I once watched a mid-aisle display of Prego spaghetti sauce come crashing down as if it were held up by my beliefs alone.
Let’s get religious for a second. (As if everything I’ve said so far hasn’t passed over the rotten mishmash of Sunday school platitudes I carry around inside my bowels.) God's instructions on grocery shopping are, at best, little mixed-message. Are we supposed to store up food for the winter like the wise and noble ant (Proverbs 30:25)? Or are we supposed to live kernel-to-kernel like the hey-let's-all-just-have-a-good-time-out-here birds of the air (Matthew 6:26)? Per usual, we have to decide for ourselves. Most of the food in our apartment is going bad. We do not understand the functionality of the crisper drawer. Lately I've been eating inside the grocery store. There is a small dining area. I buy a salad and some juice. Steal a few almonds. I'm cutting out the middle man and shoving groceries directly into my mouth.
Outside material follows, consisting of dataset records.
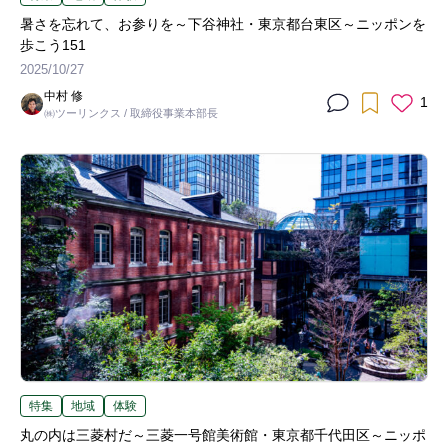
暑さを忘れて、お参りを～下谷神社・東京都台東区～ニッポンを
歩こう151
2025/10/27
中村 修
1
㈱ツーリンクス / 取締役事業本部長
特集
地域
体験
丸の内は三菱村だ～三菱一号館美術館・東京都千代田区～ニッポ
A quick peak behind writer's curtain: At this point I have repeated the word "grocery" so many times it has stopped sounding like a word that means something. Excess leads to meaninglessness. (I was wrong: this is an object lesson.) "Grocery" is a piece of gum I keep chewing on that has lost its flavor. I'm looking for a trashcan like a responsible shopper. Soon I might have to settle for the bottom of someone's shoe. When I say "grocery" in my head, all I hear is gross.
But how about just a little more for the sake of excessiveness? For the sake of more-than-necessary? We will never get to the bottom of this anyway. Underneath the bananas there are more bananas. And if we run out of those bananas, there are bananas in the back. On aisle nine there are five dozen Marie Calendar Chicken Pot Pies about to go on manager's SuperSale. In the sea food department there is a pile of jumbo shrimp that’s bigger than your body. Behind the fish oil supplements there are more fish oil supplements. You take a bottle and another bottle appears. They fill in from the back. Spring-loaded. Life is sad and empty but you don't need to worry about your fish oil supplements. And you don't need to worry about your shrimp. Listen. There are plenty of bananas to go around. Have a banana. They’re not infinite but we can pretend. (Also, have you seen the size of these grapes?!) This might not be the paradise we wanted, but it’s the one next door. We have everything we need here to be OK. The brand of milk J and I buy is called “Promised Land.”